Runs of homozygosity and analysis of inbreeding depression

Authors: SUMREDDEE, PATTARAPOL - University Of Georgia; Toghiani, Sajjad; Hay, El Hamidi; Roberts, Andrew; AGGREY, SAMUEL - University Of Georgia; REKAYA, ROMDHANE - University Of Georgia

Submitted to: Journal of Animal Science
Publication Type: Peer Reviewed Journal
Publication Acceptance Date: 11/7/2020
Publication Date: 11/12/2020
Citation: Sumreddee, P., Toghiani, S., Hay, E.A., Roberts, A.J., Aggrey, S., Rekaya, R. 2020. Runs of homozygosity and analysis of inbreeding depression. Journal of Animal Science. 98(12):1-11. https://doi.org/10.1093/jas/skaa361.
DOI: https://doi.org/10.1093/jas/skaa361

Interpretive Summary: Inbreeding leads to detrimental effects on growth and fitness related traits in beef cattle. The availability of genomic information provides a unique opportunity to dissect the mechanism of inbreeding and its effects on economically important traits. The objectives of this study are: 1) develop an algorithm to detect inbred regions in the genome of Line 1 Hereford animals and 2) assess the extent of inbreeding depression. The estimated minimum length of runs of homozygosity was around 1 Mb for yearling weight (YW) and average daily gain (ADG), and 4 Mb for birth weight (BW) and weaning weight (WW). The assessment of our proposed method showed its potential benefits in terms of the estimates of the genome-wide level of inbreeding as well as the calculation of inbreeding depression.

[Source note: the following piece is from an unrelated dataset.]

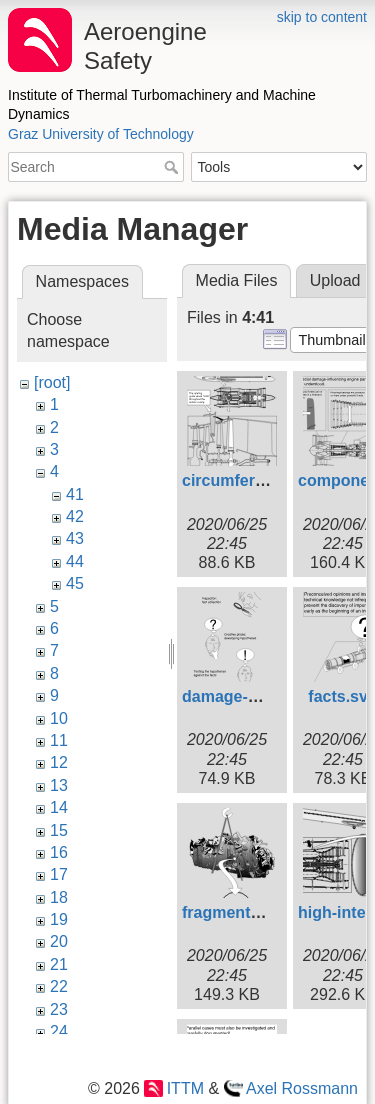 Image resolution: width=375 pixels, height=1104 pixels. I want to click on 45, so click(75, 583).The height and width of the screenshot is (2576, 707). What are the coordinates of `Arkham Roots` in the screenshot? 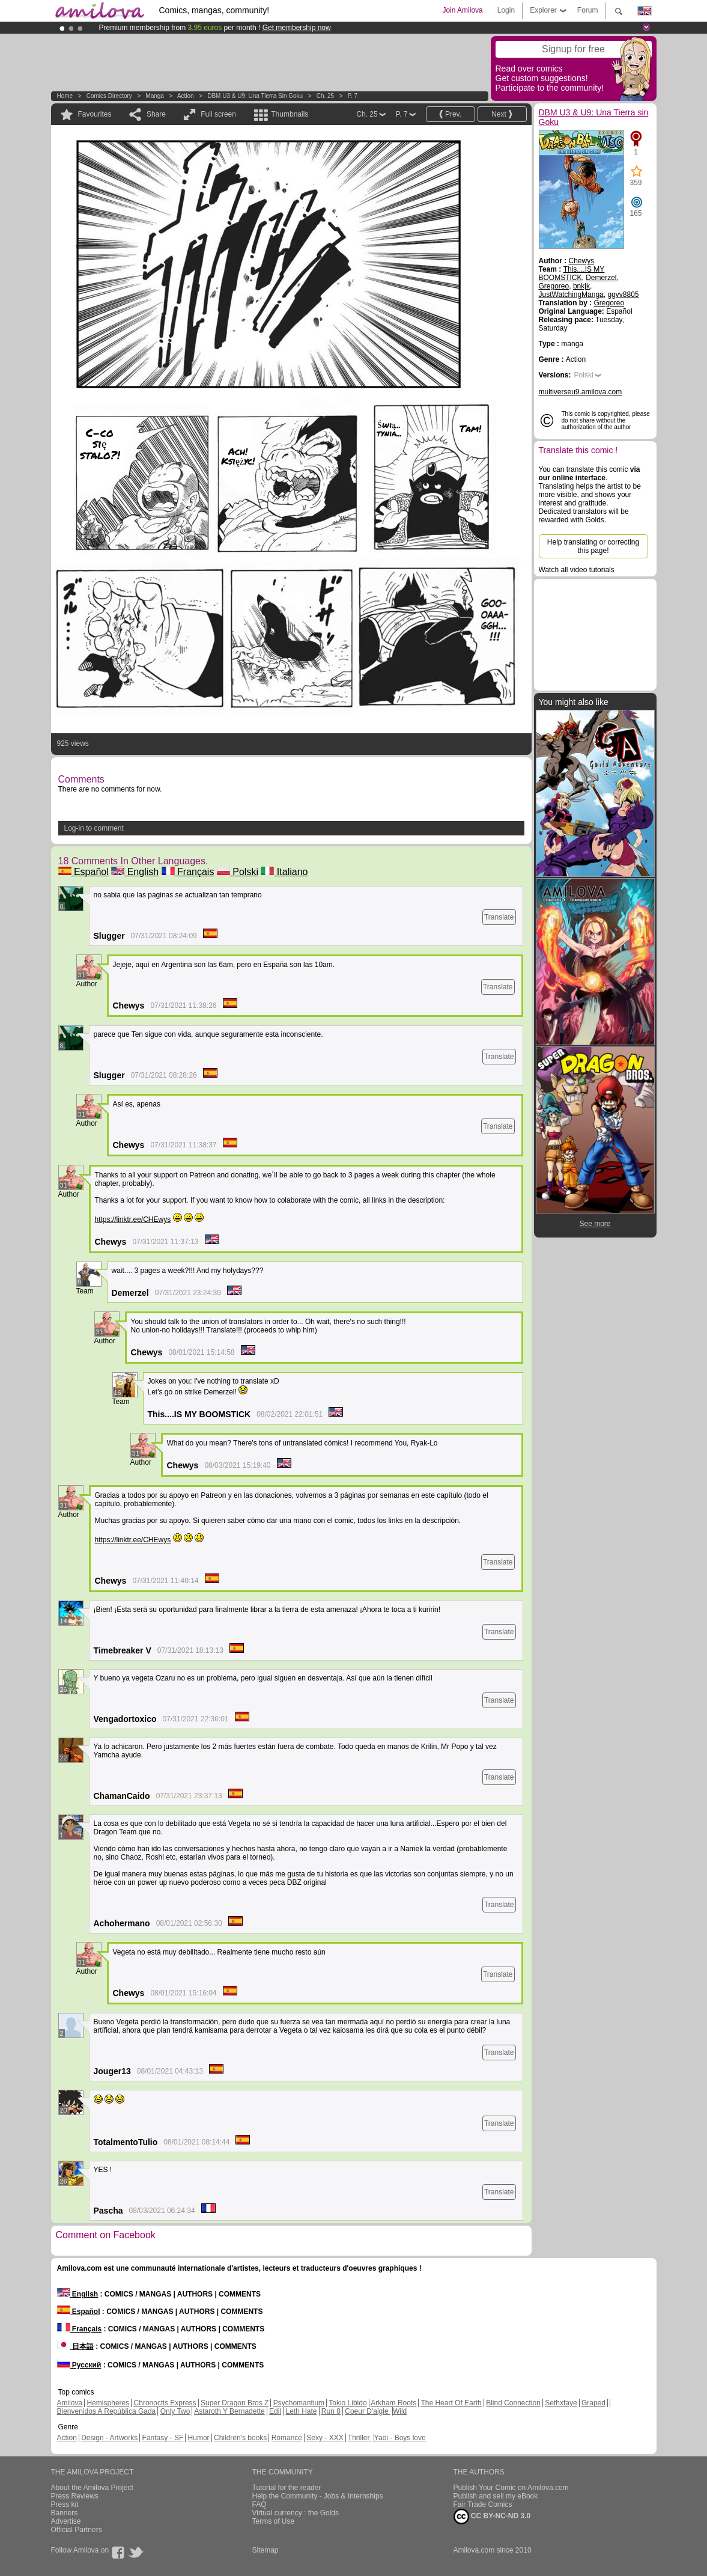 It's located at (393, 2403).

Technical Abstract: Pedigree information was traditionally used to assess inbreeding. Availability of high-density marker panels provides an alternative to assess inbreeding, particularly in the presence of incomplete and error-prone pedigrees. Assessment of autozygosity across chromosomal segments using runs of homozygosity (ROH) has emerged as a valuable tool to estimate inbreeding due to its general flexibility and ability to quantify chromosomal contribution to genome-wide inbreeding. Unfortunately, identifying ROH segments is sensitive to the parameters used during the search process. These parameters are heuristically set, leading to significant variation in the results. The minimum length required to identify a ROH segment has major effects on the estimation of inbreeding, yet it is arbitrarily set. To overcome this limitation, a search algorithm to approximate mutation loads was developed to determine the minimum length of ROH segments. It consists in finding genome segments with significant effect differences in trait means between animals with high and low autozygosity intervals at certain threshold values. The minimum length could be determined heuristically as the smallest interval at which a significant signal is detected. The proposed method was tested in an inbred Hereford cattle population genotyped for 30,220 SNPs. Phenotypes recorded for six traits were used for the approximation of mutation loads. The estimated minimum length was around 1 Mb for yearling weight (YW) and average daily gain (ADG), and 4 Mb for birth weight (BW) and weaning weight (WW). These trait-specific thresholds estimated using the proposed method could be attributed to a trait-dependent effects of homozygosity. The onset of significant inbreeding effects was well aligned with the estimated thresholds, especially for YW and ADG. Although highly deleterious alleles are expected to be more frequent in recent inbreeding (long ROH), short ROH segments (< 5 Mb) could contain a large number of less deleterious mutations with substantial joint effects on some traits (YW and ADG). Our results highlight the importance of accurate estimation of the ROH-based inbreeding and the necessity to consider a trait-specific minimum length threshold for the identification of ROH segments in inbreeding depression analyses. These thresholds could be determined using the proposed method provided the availability of phenotypic information.